(The records Opens)
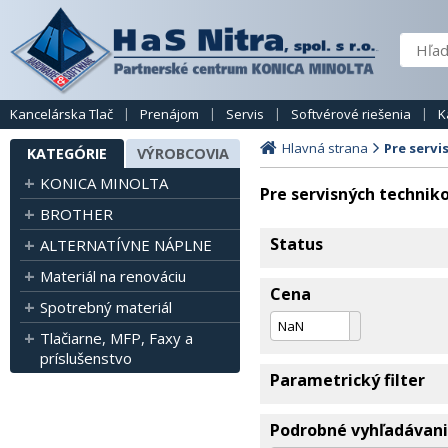
Kancelárska Tlač
Prenájom
Servis
Softvérové riešenia
K
Hlavná strana
Pre servi
KATEGÓRIE
VÝROBCOVIA
KONICA MINOLTA
Pre servisných technik
BROTHER
Status
ALTERNATÍVNE NÁPLNE
Materiál na renováciu
Cena
Spotrebný materiál
Tlačiarne, MFP, Faxy a
príslušenstvo
Parametrický filter
Podrobné vyhľadávan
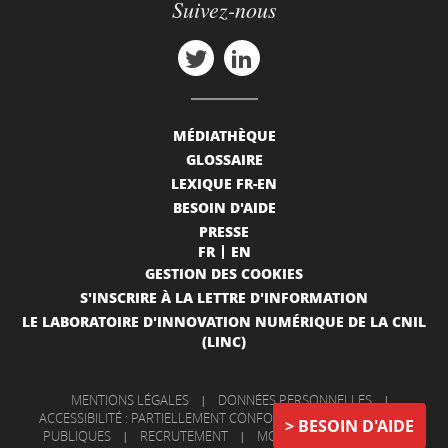
Suivez-nous
MÉDIATHÈQUE
GLOSSAIRE
LEXIQUE FR-EN
BESOIN D'AIDE
PRESSE
FR
EN
GESTION DES COOKIES
S'INSCRIRE À LA LETTRE D'INFORMATION
LE LABORATOIRE D'INNOVATION NUMÉRIQUE DE LA CNIL
(LINC)
MENTIONS LÉGALES
|
DONNÉES PERSONNELLES
|
ACCESSIBILITÉ : PARTIELLEMENT CONFORME
|
INFORMATIONS
BESOIN D'AIDE
PUBLIQUES
|
RECRUTEMENT
|
MON COMPTE
|
NOUS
(The records Closes)
Work task: When you reach the line containing "LE LABORATOIRE D'INNOVATION" in the data above, retype it and each line after it through the final one, exactly as written.

Response for this exercise:
LE LABORATOIRE D'INNOVATION NUMÉRIQUE DE LA CNIL
(LINC)
MENTIONS LÉGALES
|
DONNÉES PERSONNELLES
|
ACCESSIBILITÉ : PARTIELLEMENT CONFORME
|
INFORMATIONS
BESOIN D'AIDE
PUBLIQUES
|
RECRUTEMENT
|
MON COMPTE
|
NOUS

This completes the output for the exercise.